A new Kind (apiVersion: hybrid.routerd.net/v1alpha1) gates execution. It is defined in the hybrid group to sit alongside RemoteAddressClaim and CloudProviderProfile, which it governs. Its zero value is the safe locked-down state:

  • enabled (bool, default false) — execution is disabled unless true.
  • dryRunOnly (*bool, default true when nil) — only dry-run permitted.
  • requireApproval (*bool, default true when nil).
  • allowedProviders / allowedProviderRefs / allowedActions — empty means none (default-deny).
  • allowedCIDRs — the action target address must fall within one.
  • maxActionsPerRun (int, default 0 = no actions; the operator must set a positive bound).
  • allowUndo (bool, default false).
  • executionWindow (string, validated leniently).
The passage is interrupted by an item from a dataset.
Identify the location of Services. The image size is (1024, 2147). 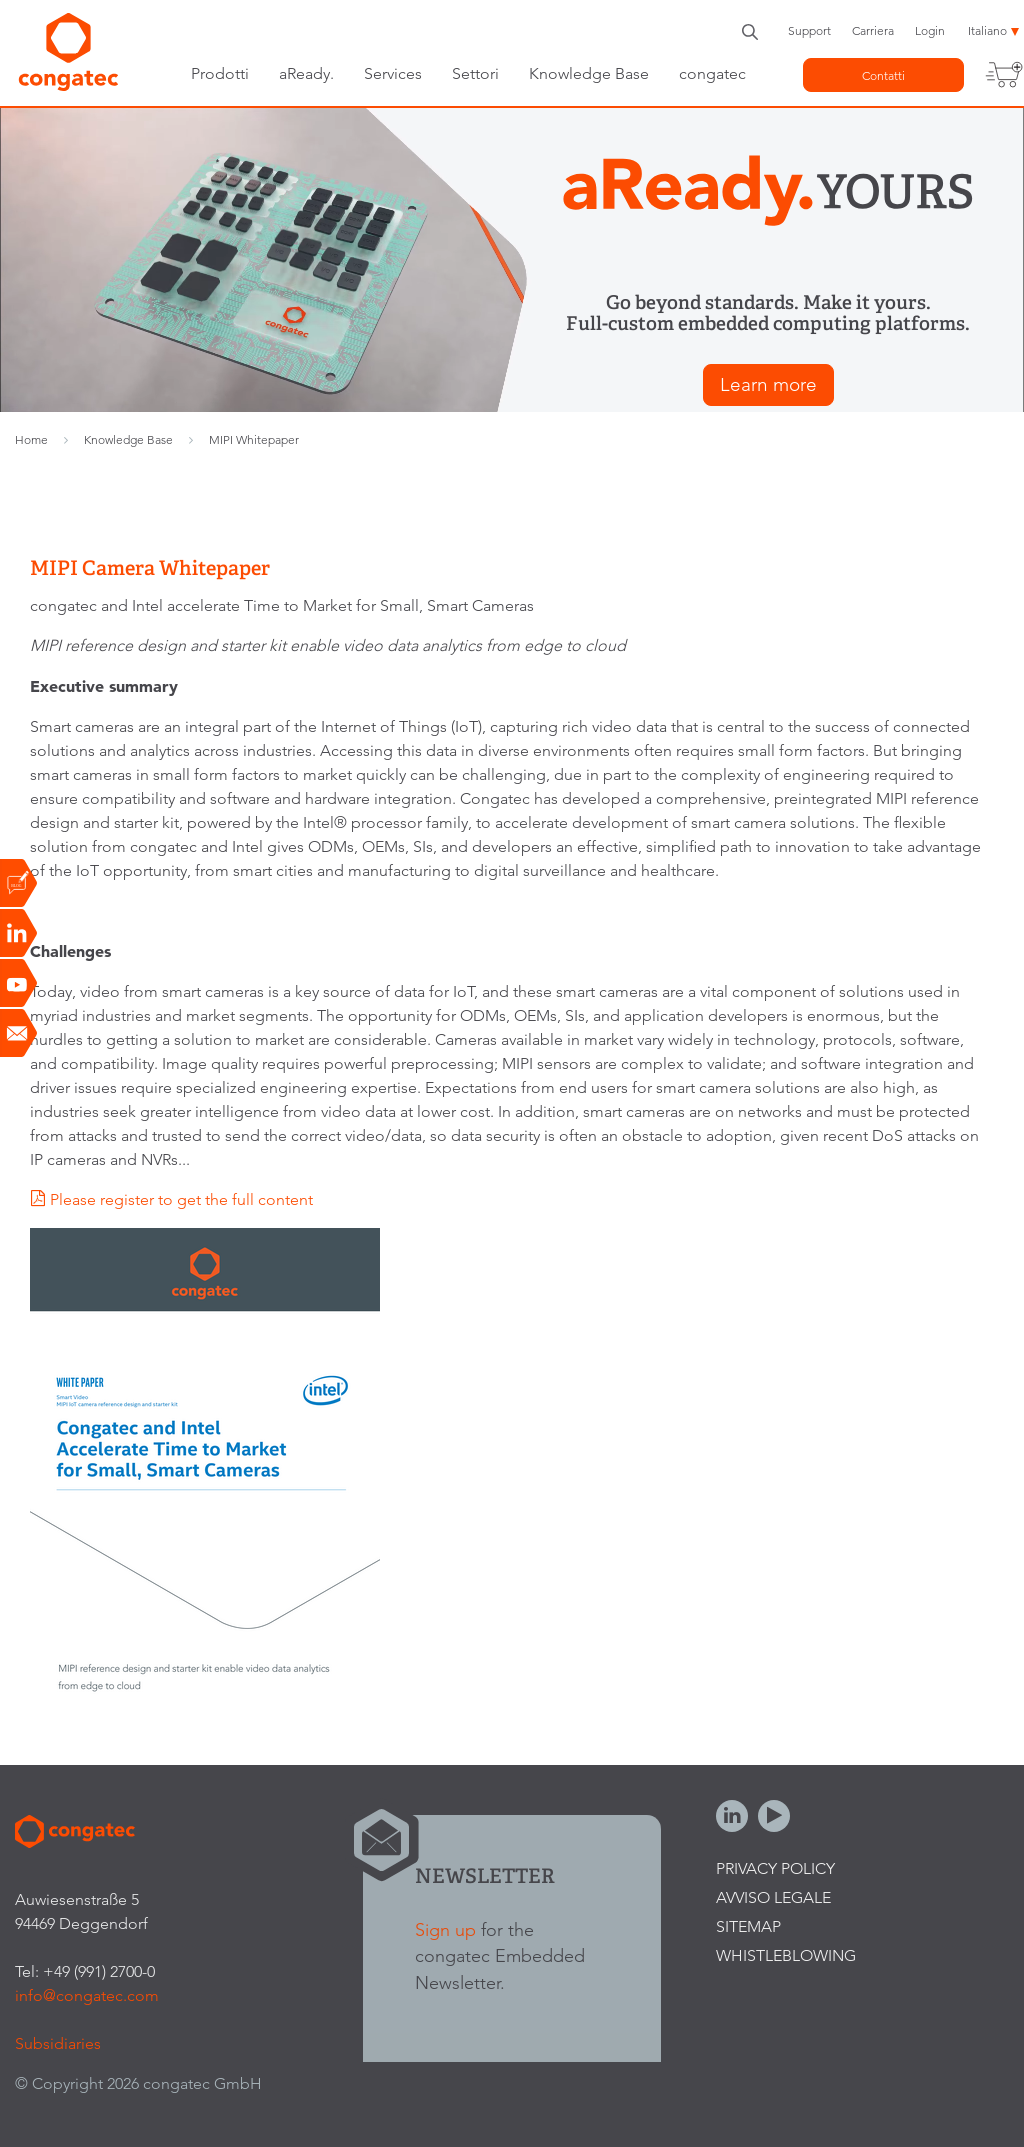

routerctl action UX surface

routerctl action list, show, approve, execute --dry-run|--approved, journal, and rollback --dry-run. These are the operator surface; implemented in cmd/routerctl/cmd_action.go (Phase 5.0+).

Phasing

  • Phase 5.0 — framework + data model: ProviderActionPolicy Kind, the action_executions journal, schema/validation. DONE.
  • Phase 5.0+ — execution engine + CLI: pkg/provideraction execution state machine with approval workflow (engine.go), executor runner with capability gating (executor.go), routerctl action operator surface (cmd/routerctl/cmd_action.go: import, list, show, approve, execute, journal, rollback). DONE.
  • Phase 5.1 — live cloud executors: AWS, Azure, OCI provider executor plugins with real mutation against SAM-validated cloud. DONE (lab-smoke PASS).
  • Phase 5.x — hardening (windows, rate limits, richer rollback, audit).

Hard safety stops

  1. Execution disabled by default. ProviderActionPolicy.enabled defaults false; dryRunOnly defaults true.
  2. Explicit approval required. An action executes only if approved (operator approval, OR policy requireApproval=false with enabled + not dryRunOnly
    • allowlist match).
  3. mode=execute is rejected unless there is an approved action_execution that policy permits.
  4. idempotencyKey required; a key that already succeeded is not executed again (skipped / duplicate). Import is ON CONFLICT DO NOTHING, so a repeated key never creates a second execution row.
  5. All execution results are journaledsucceeded / failed / skipped / rolledBack, plus the pending / approved lifecycle states.
  6. Undo/rollback is best-effort — an executor may not support it; rollback is gated by allowUndo.
  7. Provider credentials never traverse routerd core — the executor holds and uses its own cloud-native identity.
  8. Live executors are gated by policy — real provider CLI/SDK calls require ProviderActionPolicy.enabled=true, dryRunOnly=false, and approval.

Consequences

  • routerd gains a reviewable, default-off path to drive the cloud-side SAM attach/detach without ever holding cloud credentials.
  • The journal is the audit trail and the idempotency guard; it is the single source of truth for what was executed.
  • The asymmetry between provision and de-provision (TTL teardown with hysteresis, per ADR 0006) is honoured by keeping execution gated and journaled rather than reactive to every event.